In each of those cases what has helped me is figuring out what the underlying worry is and trying to deal with that – as opposed to making myself sit at the keyboard and bang my head against it. Other things that have helped have been writing about something silly for a time, something to which I have no real emotional commitment. That experience can become a reminder of why you write in the first place, why it’s a pleasure to put words on a page, and it can reinforce your connection to writing, a security you can bring back to the more serious projects when you return.
When I believe the blockage comes from a fear of being “no good at writing” I’ll often write a few poems – all of which are terrible and all of which I have known from the start were going to be terrible. Again, there’s something about reestablishing a connection to written language with no pressure to do so skillfully that can be extremely liberating.
I will also sometimes forbid myself to write for more than five minutes a day for a while, a sort of tantric approach, building the desire to do so until, instead of it feeling like something I should do but can’t, it feels like something I’m not allowed to do but must.
This insidious, psychological sort of blockage is what kept me silent for so many years, through my twenties,through my thirties, despite how very much I wanted to write. I understand now what subconscious forces were at work. I only wish I had understood my own demons better then.
The Season When The Well Is Empty And You Simply Need To Take A Break
I suppose there are people who want to write all the time. I’m not one of them. It hasn’t happened often, but it has happened occasionally that I just have nothing much to say. Or maybe it’s more accurate to put it this way: I have said enough for the time. My imagination –necessary even to nonfiction – has no new fodder. I’m not really blocked, because I’m not interested in writing. And I’m not about to make any great leaps in ability, it seems, because there isn’t something I’m trying to do but haven’t yet learned how to do. I’m just out of material and also, maybe sated in some sense. Or, to put it less optimistically, maybe spent. But this is okay, though disconcerting – disconcerting, because it’s one thing to feel like you don’t know how to write what you want you to write, or even that you want to write but can’t think of what to write, but it’s a different and potentially more frightening thing to feel like you may not even ever want to write again.
But I’m convinced that for many of us this is normal too. Even inevitable. No panic necessary. Once you are a writer, the overwhelming odds are that you will always be a writer – even if not one who wants to write on every day or even every year.
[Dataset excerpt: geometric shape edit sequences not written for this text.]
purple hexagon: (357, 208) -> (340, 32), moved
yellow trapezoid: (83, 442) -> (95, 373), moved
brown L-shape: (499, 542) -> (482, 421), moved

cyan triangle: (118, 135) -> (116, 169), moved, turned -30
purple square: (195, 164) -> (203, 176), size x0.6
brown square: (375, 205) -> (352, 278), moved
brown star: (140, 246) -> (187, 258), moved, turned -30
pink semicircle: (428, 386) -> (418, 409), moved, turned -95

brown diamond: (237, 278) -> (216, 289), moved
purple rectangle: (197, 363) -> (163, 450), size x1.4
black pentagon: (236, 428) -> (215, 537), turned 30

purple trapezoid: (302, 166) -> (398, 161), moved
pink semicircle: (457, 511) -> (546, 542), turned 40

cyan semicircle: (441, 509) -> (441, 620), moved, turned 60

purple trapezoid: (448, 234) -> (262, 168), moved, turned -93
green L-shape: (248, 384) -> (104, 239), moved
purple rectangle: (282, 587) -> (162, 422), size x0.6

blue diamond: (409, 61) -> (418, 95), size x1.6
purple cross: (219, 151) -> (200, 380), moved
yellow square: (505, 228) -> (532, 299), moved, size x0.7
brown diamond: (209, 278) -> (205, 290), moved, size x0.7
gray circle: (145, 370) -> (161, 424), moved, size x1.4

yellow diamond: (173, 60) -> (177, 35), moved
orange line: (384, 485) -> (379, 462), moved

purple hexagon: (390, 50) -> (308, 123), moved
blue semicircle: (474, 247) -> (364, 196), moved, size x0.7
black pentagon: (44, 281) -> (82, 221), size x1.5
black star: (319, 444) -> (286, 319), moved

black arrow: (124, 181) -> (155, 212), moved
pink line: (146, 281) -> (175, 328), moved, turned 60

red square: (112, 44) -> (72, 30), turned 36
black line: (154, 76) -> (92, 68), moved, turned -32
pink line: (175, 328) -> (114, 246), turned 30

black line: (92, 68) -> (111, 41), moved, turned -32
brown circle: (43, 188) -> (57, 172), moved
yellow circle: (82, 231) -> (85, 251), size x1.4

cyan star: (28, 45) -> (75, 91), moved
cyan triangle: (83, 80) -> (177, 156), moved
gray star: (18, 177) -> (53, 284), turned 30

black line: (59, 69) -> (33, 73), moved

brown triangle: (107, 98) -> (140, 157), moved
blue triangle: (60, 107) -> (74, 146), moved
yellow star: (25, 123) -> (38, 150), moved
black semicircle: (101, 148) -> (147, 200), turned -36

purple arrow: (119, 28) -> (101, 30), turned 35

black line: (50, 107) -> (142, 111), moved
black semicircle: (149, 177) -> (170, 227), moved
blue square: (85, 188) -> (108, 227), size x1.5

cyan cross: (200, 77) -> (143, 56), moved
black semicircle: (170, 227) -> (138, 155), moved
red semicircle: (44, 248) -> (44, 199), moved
Having very recently finished writing a novel, I am in such a period now. And here is what I plan to do. I plan to take a month – or two – off and paint pictures, cook elaborate meals, finish choosing tile for my home. I plan to take care of a relative who is facing surgery. I plan to throw my creative energies – including those involved in caregiving – into projects having nothing to with words on the page. And I plan not to panic about whether or not I’ll ever feel like writing again, much less be unable to concentrate on doing anything else.
Because it makes sense, doesn’t it?
It took me nearly four decades to build up all that pressure, all that strange urgency about expressing myself with these little black words, on that big blank sheet of paper, urgency about creating and conveying the lives of people who don’t themselves exist. Surely it’s not too much to give myself another few weeks now to return to that peculiar state.
Let the simmering begin.
I will see you back on this blog in the fall. Have a wonderful summer – in which you write or do not write; but in which you understand your own process enough not to panic when it shows signs of changing, and know your demons well enough to fight them, and recognize your possible need to take a break.